*** Records to process ***
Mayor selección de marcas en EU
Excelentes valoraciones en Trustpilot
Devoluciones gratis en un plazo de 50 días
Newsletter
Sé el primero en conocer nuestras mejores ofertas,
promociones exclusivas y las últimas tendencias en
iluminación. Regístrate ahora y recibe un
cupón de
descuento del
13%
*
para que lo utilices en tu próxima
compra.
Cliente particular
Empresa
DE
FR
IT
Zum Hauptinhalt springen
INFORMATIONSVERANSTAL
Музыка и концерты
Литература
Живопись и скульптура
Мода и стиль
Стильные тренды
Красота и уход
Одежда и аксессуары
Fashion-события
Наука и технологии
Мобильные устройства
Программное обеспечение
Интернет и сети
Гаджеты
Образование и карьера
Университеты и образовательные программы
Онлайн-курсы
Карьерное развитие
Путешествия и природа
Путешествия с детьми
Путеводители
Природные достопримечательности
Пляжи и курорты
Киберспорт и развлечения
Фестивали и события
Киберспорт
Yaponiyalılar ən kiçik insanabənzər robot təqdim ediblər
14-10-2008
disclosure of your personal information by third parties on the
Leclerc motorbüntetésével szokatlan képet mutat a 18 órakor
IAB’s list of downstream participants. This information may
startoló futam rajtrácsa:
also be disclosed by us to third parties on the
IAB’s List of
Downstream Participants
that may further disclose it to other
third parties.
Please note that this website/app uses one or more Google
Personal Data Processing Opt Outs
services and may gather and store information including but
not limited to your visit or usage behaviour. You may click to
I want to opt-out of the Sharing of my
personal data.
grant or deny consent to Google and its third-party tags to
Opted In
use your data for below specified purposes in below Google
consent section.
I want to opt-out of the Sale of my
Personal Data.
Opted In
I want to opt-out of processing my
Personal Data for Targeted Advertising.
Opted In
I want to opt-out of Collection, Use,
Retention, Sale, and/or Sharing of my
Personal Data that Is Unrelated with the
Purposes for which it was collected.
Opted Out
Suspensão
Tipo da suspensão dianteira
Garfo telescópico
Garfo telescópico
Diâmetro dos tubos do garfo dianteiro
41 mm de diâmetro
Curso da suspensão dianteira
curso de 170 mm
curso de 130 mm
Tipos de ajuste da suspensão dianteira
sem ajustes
*** End of Records to process ***
→ What the task requires: Output the complete set of records word for word.

→ Solution for this exercise:
Mayor selección de marcas en EU
Excelentes valoraciones en Trustpilot
Devoluciones gratis en un plazo de 50 días
Newsletter
Sé el primero en conocer nuestras mejores ofertas,
promociones exclusivas y las últimas tendencias en
iluminación. Regístrate ahora y recibe un
cupón de
descuento del
13%
*
para que lo utilices en tu próxima
compra.
Cliente particular
Empresa
DE
FR
IT
Zum Hauptinhalt springen
INFORMATIONSVERANSTAL
Музыка и концерты
Литература
Живопись и скульптура
Мода и стиль
Стильные тренды
Красота и уход
Одежда и аксессуары
Fashion-события
Наука и технологии
Мобильные устройства
Программное обеспечение
Интернет и сети
Гаджеты
Образование и карьера
Университеты и образовательные программы
Онлайн-курсы
Карьерное развитие
Путешествия и природа
Путешествия с детьми
Путеводители
Природные достопримечательности
Пляжи и курорты
Киберспорт и развлечения
Фестивали и события
Киберспорт
Yaponiyalılar ən kiçik insanabənzər robot təqdim ediblər
14-10-2008
disclosure of your personal information by third parties on the
Leclerc motorbüntetésével szokatlan képet mutat a 18 órakor
IAB’s list of downstream participants. This information may
startoló futam rajtrácsa:
also be disclosed by us to third parties on the
IAB’s List of
Downstream Participants
that may further disclose it to other
third parties.
Please note that this website/app uses one or more Google
Personal Data Processing Opt Outs
services and may gather and store information including but
not limited to your visit or usage behaviour. You may click to
I want to opt-out of the Sharing of my
personal data.
grant or deny consent to Google and its third-party tags to
Opted In
use your data for below specified purposes in below Google
consent section.
I want to opt-out of the Sale of my
Personal Data.
Opted In
I want to opt-out of processing my
Personal Data for Targeted Advertising.
Opted In
I want to opt-out of Collection, Use,
Retention, Sale, and/or Sharing of my
Personal Data that Is Unrelated with the
Purposes for which it was collected.
Opted Out
Suspensão
Tipo da suspensão dianteira
Garfo telescópico
Garfo telescópico
Diâmetro dos tubos do garfo dianteiro
41 mm de diâmetro
Curso da suspensão dianteira
curso de 170 mm
curso de 130 mm
Tipos de ajuste da suspensão dianteira
sem ajustes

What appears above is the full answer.